Comportamento

Mesmo em extrema pobreza, mãe de 4 crianças cuida de recém-nascido abandonado

A desconhecida abandonou o filho recém-nascido com Alicia, em uma praça, alegando que estava com os braços cansados e que já voltaria para pegar a criança.



O abandono infantil é uma realidade no mundo todo e acontece em famílias de todas as classes sociais. São inúmeros os motivos: os genitores podem não ter renda suficiente, a genitora pode ter sido abandonada, pode haver medo envolvido, vergonha ou até mesmo a recusa dos avós, induzindo a mulher a deixar aquela criança sob os cuidados de uma instituição.

Algumas histórias causam espanto, levando-nos a pensar no que teria motivado aqueles responsáveis a simplesmente abandonarem um bebê, principalmente quando ele tem poucos dias de nascido. Isso aconteceu em Chiapas, no México, e Alicia Rodríguez López, mãe de quatro crianças, viu-se diante de uma situação que não sabia como administrar.

Ela estava do lado de fora de uma loja, sentada, com seus filhos, quando uma desconhecida a abordou no centro de Monterrey, pedindo que olhasse seu filho recém-nascido por alguns minutos.


A mulher alegou que estava com os braços muito cansados e que voltaria em poucos minutos para buscar a criança de apenas duas semanas de vida. Junto com o filho, a desconhecida deixou uma sacola com fraldas, uma lata de leite em pó e uma mamadeira já preparada, e saiu.

Alicia concordou em ficar com o bebê, acreditando que seria por poucos minutos, principalmente porque a mulher não estava acompanhada, poderia querer ir ao banheiro ou ao mercado, como havia informado.

Direitos autorais: reprodução Facebook/Lisseth Moreno.

Alicia ficou sentada no mesmo lugar durante horas, sem saber o que fazer ou como proceder naquela situação. A mãe da criança nunca voltou para buscá-la e a notícia começou a correr pelas redes sociais, em que usuários pediam que a polícia aparecesse e denunciavam o abandono. A mãe de quatro crianças, mesmo vivendo numa situação financeira muito precária, sabia que não podia ficar ali na rua para sempre com aquela criança.


Ela e os filhos foram para casa. Alicia nunca pensou em simplesmente “largar” o bebê em qualquer lugar, ele não tinha culpa do que estava acontecendo e merecia todo cuidado e atenção. O maior problema é que a mulher e sua família vivem num pequeno quarto em Monterrey, para onde se mudaram há pouco tempo, para que o marido assumisse um emprego como operário na cidade.

Direitos autorais: reprodução Facebook/Lisseth Moreno.

Antes, eles trabalhavam nos cafezais em San Cristóbal de Las Casas e, mesmo passando o dia inteiro na lavoura, o dinheiro não era suficiente para sustentar a família toda. A mudança em busca de um futuro melhor os levou àquele município, mas a situação continua precária, já que os pais ainda não conseguem alimentar as crianças de forma adequada.

No único cômodo, os seis membros dividem uma cama, uma televisão velha e algumas roupas, quase nenhum outro móvel ou pertence pode ser encontrado. Mesmo em extrema pobreza, Alicia decidiu levar o pequeno, a quem deu o nome de “Armando”, para sua casa.


Ela sentiu muita pena da criança, principalmente depois que precisaram ficar mais de quatro horas sentados no mesmo lugar, aguardando a desconhecida voltar, o que nunca aconteceu. Alicia descreveu a mãe da criança como uma mulher na casa dos 35 anos, morena e bem magra, mas como ela viu apenas por alguns instantes, não conseguia se lembrar de mais nenhum detalhe da sua aparência.

Direitos autorais: reprodução Facebook/Lisseth Moreno.

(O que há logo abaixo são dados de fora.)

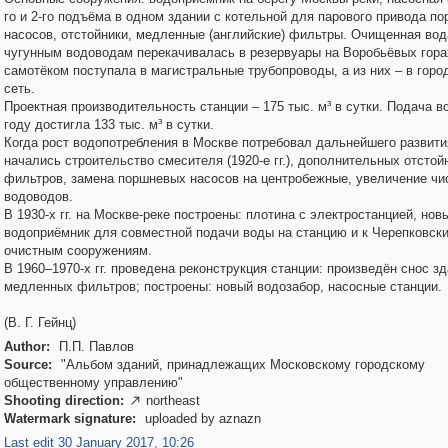
го и 2-го подъёма в одном здании с котельной для парового привода п
насосов, отстойники, медленные (английские) фильтры. Очищенная вод
чугунным водоводам перекачивалась в резервуары на Воробьёвых гора
самотёком поступала в магистральные трубопроводы, а из них – в горо
сеть.
Проектная производительность станции – 175 тыс. м³ в сутки. Подача в
году достигла 133 тыс. м³ в сутки.
Когда рост водопотребления в Москве потребовал дальнейшего развити
начались строительство смесителя (1920-е гг.), дополнительных отстой
фильтров, замена поршневых насосов на центробежные, увеличение чи
водоводов.
В 1930-х гг. на Москве-реке построены: плотина с электростанцией, нов
водоприёмник для совместной подачи воды на станцию и к Черепковск
очистным сооружениям.
В 1960–1970-х гг. проведена реконструкция станции: произведён снос з
медленных фильтров; построены: новый водозабор, насосные станции.
(В. Г. Гейнц)
Author:
П.П. Павлов
Source:
"Альбом зданий, принадлежащих Московскому городскому
общественному управлению"
Shooting direction:
northeast

Watermark signature:
uploaded by aznazn
Last edit 30 January 2017, 10:26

Desesperada com mais uma boca para alimentar, ela contou sua história num jornal local, e inúmeras pessoas se sensibilizaram com a bondade daquela mulher. Eles receberam muitas doações de comida de pessoas completamente desconhecidas, que apenas haviam visto sua história na televisão.

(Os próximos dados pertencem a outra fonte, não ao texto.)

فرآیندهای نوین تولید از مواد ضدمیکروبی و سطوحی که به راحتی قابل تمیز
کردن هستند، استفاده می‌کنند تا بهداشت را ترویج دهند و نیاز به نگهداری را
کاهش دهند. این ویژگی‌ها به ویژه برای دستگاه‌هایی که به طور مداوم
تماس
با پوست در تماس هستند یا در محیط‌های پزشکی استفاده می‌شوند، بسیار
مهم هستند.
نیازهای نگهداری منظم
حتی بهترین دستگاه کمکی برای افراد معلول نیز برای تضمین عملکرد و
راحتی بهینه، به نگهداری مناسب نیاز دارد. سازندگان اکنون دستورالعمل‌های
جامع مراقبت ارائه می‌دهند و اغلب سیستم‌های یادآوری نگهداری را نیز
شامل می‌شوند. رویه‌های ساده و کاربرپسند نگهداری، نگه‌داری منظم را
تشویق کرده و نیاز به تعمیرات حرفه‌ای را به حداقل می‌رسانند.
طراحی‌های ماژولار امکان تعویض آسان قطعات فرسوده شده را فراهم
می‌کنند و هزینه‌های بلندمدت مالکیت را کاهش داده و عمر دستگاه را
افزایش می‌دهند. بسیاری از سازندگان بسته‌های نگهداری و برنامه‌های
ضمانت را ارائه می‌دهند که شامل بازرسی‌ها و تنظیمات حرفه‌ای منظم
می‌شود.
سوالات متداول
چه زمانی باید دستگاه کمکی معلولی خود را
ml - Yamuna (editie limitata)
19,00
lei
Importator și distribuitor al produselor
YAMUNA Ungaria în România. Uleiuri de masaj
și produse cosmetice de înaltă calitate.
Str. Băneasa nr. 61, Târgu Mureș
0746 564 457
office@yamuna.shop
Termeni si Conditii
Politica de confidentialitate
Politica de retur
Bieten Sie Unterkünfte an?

A polícia levou a criança ao hospital, onde vai ficar internada para saber se possui algum problema de saúde ou outro quadro que deva ser investigado. A Procuradoria-Geral do Estado deu início ao processo de investigação, que já até retirou amostras de DNA da criança para confirmar a relação com a mulher que a abandonou, caso isso seja possível.